The apps that do run on the PlayBook benefit from its lightning-fast speed. It has a 1GHz dual-core processor, as well as 1GB of RAM.
Our minds were blown by the tablet's multitasking capability. Videos and games continued playing even when minimised to home-screen thumbnails, for example.
The PlayBook's Web browser supports Flash video, and such video is smoother and faster than on any other tablet we've seen. Even when scrolling up and down the page, video doesn't judder or fail.
Apps don't always seem to benefit as much from the PlayBook's power. Occasionally we had to wait for the buttons in the email client to respond to our touch when we fired it up. That may be down to the fact that the tablet has to connect to the phone before it can get going.
PlayBook media playback
The PlayBook supports H.264, MPEG-4 and WMV video, and there's a micro-HDMI port so you can connect it to a telly or projector. You can output one thing via the HDMI port while viewing something different on the tablet's screen. For example, you can run a PowerPoint presentation on the big screen while reading your notes on the PlayBook.
If you want to make your own videos, the PlayBook has two 1080p, high-definition video cameras -- one on the back, and one on the front for video calling. The rear camera also takes 5-megapixel stills, while the front camera snaps 3-megapixel shots.
The PlayBook has a video-calling app, but it only works between PlayBooks -- you can't even make video calls to BlackBerry phones.
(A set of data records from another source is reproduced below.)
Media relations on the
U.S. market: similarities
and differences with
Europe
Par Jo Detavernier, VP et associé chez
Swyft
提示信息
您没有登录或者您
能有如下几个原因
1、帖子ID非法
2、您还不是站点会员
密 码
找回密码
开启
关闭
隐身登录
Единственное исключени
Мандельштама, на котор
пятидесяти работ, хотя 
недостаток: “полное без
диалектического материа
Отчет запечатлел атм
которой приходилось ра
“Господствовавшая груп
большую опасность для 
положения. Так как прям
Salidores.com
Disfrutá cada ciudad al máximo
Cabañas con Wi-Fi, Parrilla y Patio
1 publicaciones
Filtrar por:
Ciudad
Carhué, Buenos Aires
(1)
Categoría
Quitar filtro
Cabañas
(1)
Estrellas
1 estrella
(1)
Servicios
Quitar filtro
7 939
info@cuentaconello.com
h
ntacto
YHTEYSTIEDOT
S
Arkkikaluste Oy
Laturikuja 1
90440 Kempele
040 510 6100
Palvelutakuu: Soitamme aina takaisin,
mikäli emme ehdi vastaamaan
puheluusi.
Don't expect to gurn into your friends' faces unless they've also been pressured into PlayBookdom by their IT departments.
We're big fans of the 7digital music store on BlackBerry mobiles, so we're thrilled to see that it's made it to the PlayBook. We especially like the fact that 7digital stores your purchases in your account, so you can download them again to other devices, or to your computer, at any time. The PlayBook also comes with a podcast app so you can keep up-to-date with your favourite regularly released recordings.
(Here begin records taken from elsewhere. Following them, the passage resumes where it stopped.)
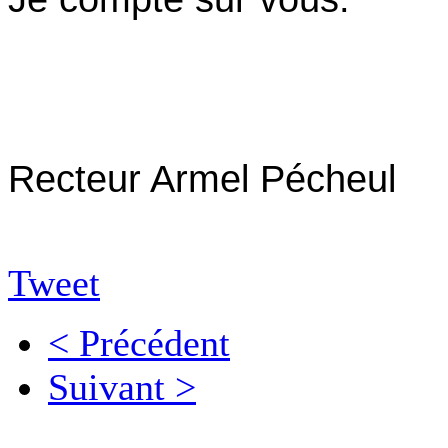
Recteur Armel Pécheul
Tweet
< Précédent
Suivant >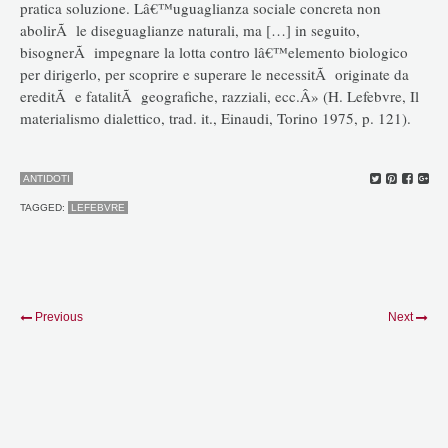
pratica soluzione. Lâ€™uguaglianza sociale concreta non
abolirÃ le diseguaglianze naturali, ma […] in seguito,
bisognerÃ impegnare la lotta contro lâ€™elemento biologico
per dirigerlo, per scoprire e superare le necessitÃ originate da
ereditÃ e fatalitÃ geografiche, razziali, ecc.Â» (H. Lefebvre, Il
materialismo dialettico, trad. it., Einaudi, Torino 1975, p. 121).
ANTIDOTI
TAGGED:
LEFEBVRE
Previous
Next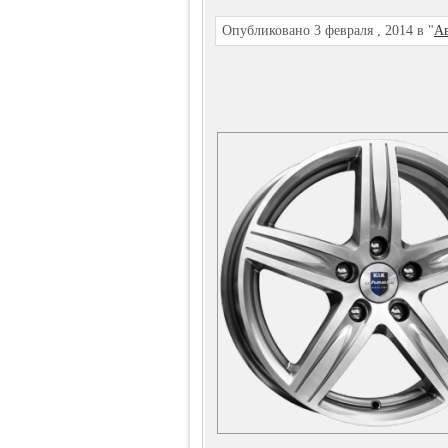
Опубликовано 3 февраля , 2014 в "
Ав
To top it off, the PlayBook is easy to sync with your computer using the BlackBerry syncing software, or your choice of media programs. There's also the option to browse the PlayBook as an external hard drive, and load it with files and folders manually.
Once you've packed the tablet with tunes, you'll treasure the media buttons that grace the top of the device. The normal volume buttons are joined by a play/pause button to help you keep a handle on your music.
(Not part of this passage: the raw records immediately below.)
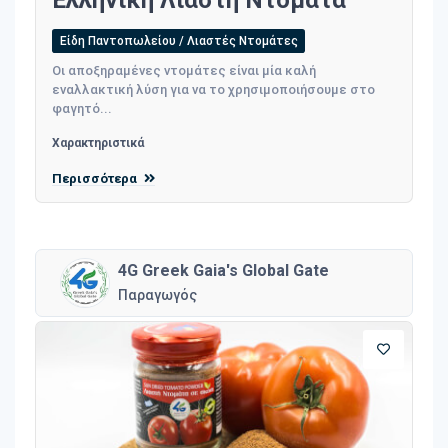
Ελληνική Λιαστή Ντομάτα
Είδη Παντοπωλείου / Λιαστές Ντομάτες
Οι αποξηραμένες ντομάτες είναι μία καλή
εναλλακτική λύση για να το χρησιμοποιήσουμε στο
φαγητό...
Χαρακτηριστικά
Περισσότερα
4G Greek Gaia's Global Gate
Παραγωγός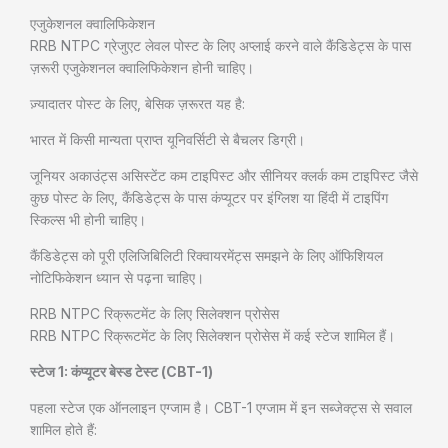
एजुकेशनल क्वालिफिकेशन
RRB NTPC ग्रेजुएट लेवल पोस्ट के लिए अप्लाई करने वाले कैंडिडेट्स के पास
ज़रूरी एजुकेशनल क्वालिफिकेशन होनी चाहिए।
ज़्यादातर पोस्ट के लिए, बेसिक ज़रूरत यह है:
भारत में किसी मान्यता प्राप्त यूनिवर्सिटी से बैचलर डिग्री।
जूनियर अकाउंट्स असिस्टेंट कम टाइपिस्ट और सीनियर क्लर्क कम टाइपिस्ट जैसे
कुछ पोस्ट के लिए, कैंडिडेट्स के पास कंप्यूटर पर इंग्लिश या हिंदी में टाइपिंग
स्किल्स भी होनी चाहिए।
कैंडिडेट्स को पूरी एलिजिबिलिटी रिक्वायरमेंट्स समझने के लिए ऑफिशियल
नोटिफिकेशन ध्यान से पढ़ना चाहिए।
RRB NTPC रिक्रूटमेंट के लिए सिलेक्शन प्रोसेस
RRB NTPC रिक्रूटमेंट के लिए सिलेक्शन प्रोसेस में कई स्टेज शामिल हैं।
स्टेज 1: कंप्यूटर बेस्ड टेस्ट (CBT-1)
पहला स्टेज एक ऑनलाइन एग्जाम है। CBT-1 एग्जाम में इन सब्जेक्ट्स से सवाल
शामिल होते हैं: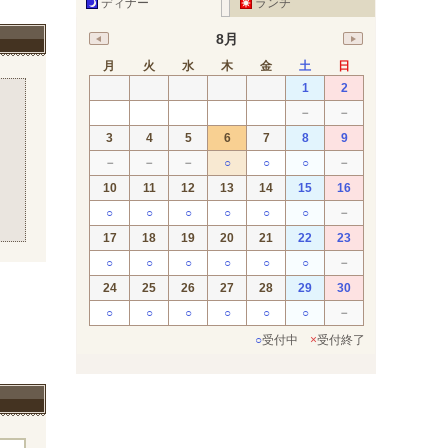
ディナー
ランチ
8月
月
火
水
木
金
土
日
1
2
－
－
3
4
5
6
7
8
9
－
－
－
○
○
○
－
10
11
12
13
14
15
16
○
○
○
○
○
○
－
17
18
19
20
21
22
23
○
○
○
○
○
○
－
24
25
26
27
28
29
30
○
○
○
○
○
○
－
○
受付中
×
受付終了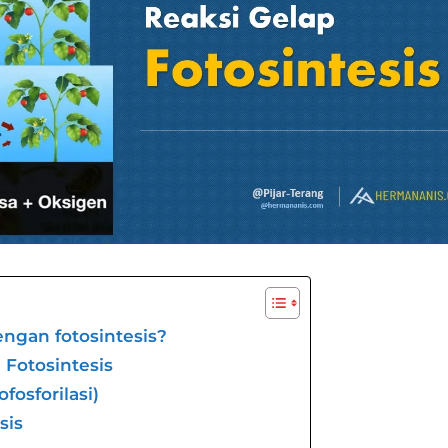
ngan fotosintesis?
 Fotosintesis
osforilasi)
sis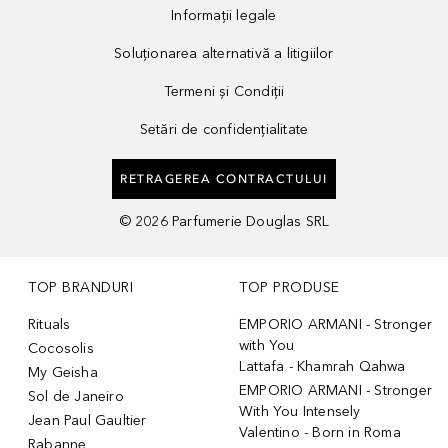
Informații legale
Soluționarea alternativă a litigiilor
Termeni și Condiții
Setări de confidențialitate
RETRAGEREA CONTRACTULUI
©
2026
Parfumerie Douglas SRL
TOP BRANDURI
TOP PRODUSE
Rituals
EMPORIO ARMANI - Stronger
with You
Cocosolis
Lattafa - Khamrah Qahwa
My Geisha
EMPORIO ARMANI - Stronger
Sol de Janeiro
With You Intensely
Jean Paul Gaultier
Valentino - Born in Roma
Rabanne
The BlackBerry PlayBook is pleasantly designed, easy to use, powerful and packed with features. But we still don't think you should buy it.
With so many core features requiring you to have a BlackBerry phone nearby, the PlayBook just isn't as versatile or practical as its competitors. For the average punter, the extra faff just isn't worth it. Even if you have a BlackBerry now, buying a PlayBook will mean that you won't be free to switch to another type of smart phone at whim.
That said, if the extra security of this system appeals to you, the PlayBook could be a good choice. Just be prepared to wait a while for the app store to fill up, and for the ability to use Android apps.